Integral of $\sec(x)$ using $u$ sub

Question

I've just begun learning how to integrate and I wanted to see if I could integrate $\sec(x)$ by $u$-substitution. After getting my answer, I was told it couldn't be in complex form, but why, and if so, where did I go wrong? Here is how I did it: $$\int \sec(x) dx$$ $$\int \frac{1}{\cos(x)} dx$$ $$\int \frac{1}{\frac{e^{ix}+e^{-ix}}{2i}}dx$$ $$\int \frac{2i}{e^{2ix}+1}dx$$ $u=2ix,du=2idx$ $$\int \frac{1}{e^u+1}du$$ $$\int \frac{e^u}{e^u(e^u+1)}du$$ $v=e^u,dv=e^udu$ $$\int \frac{1}{v^2+1}dv$$ $[\arctan(v)]$

$[\arctan(e^u)]$

$\arctan(e^{2ix}) + C$

Answer 1

Going from your $3$rd line to the $4$th, you have multiplied the denominator by $e^{ix}$ but not the numerator. Thus, your work after that will not be correct.
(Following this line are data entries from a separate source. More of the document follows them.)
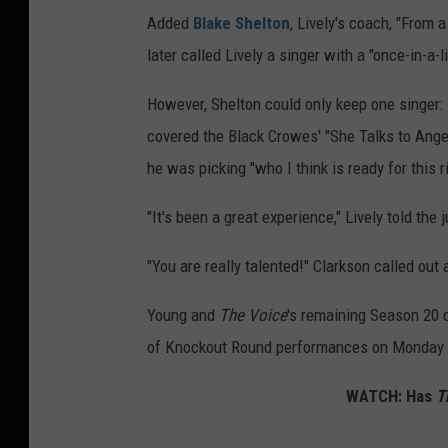
Added
Blake Shelton
, Lively's coach, "From a
later called Lively a singer with a "once-in-a-l
However, Shelton could only keep one singer
covered the Black Crowes' "She Talks to Angels
he was picking "who I think is ready for this 
"It's been a great experience," Lively told the 
"You are really talented!" Clarkson called out 
Young and
The Voice
's remaining Season 20 c
of Knockout Round performances on Monday (
WATCH: Has
T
Also, in general, as the original question is in reals, your final answer should also be only in reals, with this indicating why your final answer can't be correct.

Note I saw that Eevee Trainer just wrote about the mistake in the comments, along with a more detailed explanation.

Answer 2

Just in case you were unaware there is another great trick to solving this integral:

\begin{align} \int \sec(x)\:dx &= \int \sec(x) \cdot \frac{\sec(x) + \tan(x)}{\sec(x) + \tan(x)}\:dx \\ &= \int \frac{\sec^2(x) + \sec(x)\tan(x)}{\sec(x) + \tan(x)}\:dx \end{align}

Here let $u = \sec(x) + \tan(x) \rightarrow \frac{du}{dx} = \sec(x)\tan(x) + \sec^2(x)$ and thus:

\begin{align} \int \sec(x)\:dx &= \int \frac{\sec^2(x) + \sec(x)\tan(x)}{u}\cdot \frac{du}{\sec(x)\tan(x) + \sec^2(x)}\\ &= \int \frac{1}{u}\:du = \ln|u| + C = \ln\left|\sec(x) + \tan(x) \right| + C \end{align}

Where $C$ is the constant of integration.

Personally, for someone new to integrating this is more of a 'special case' method rather than a formal method. But important to be be aware of nonetheless.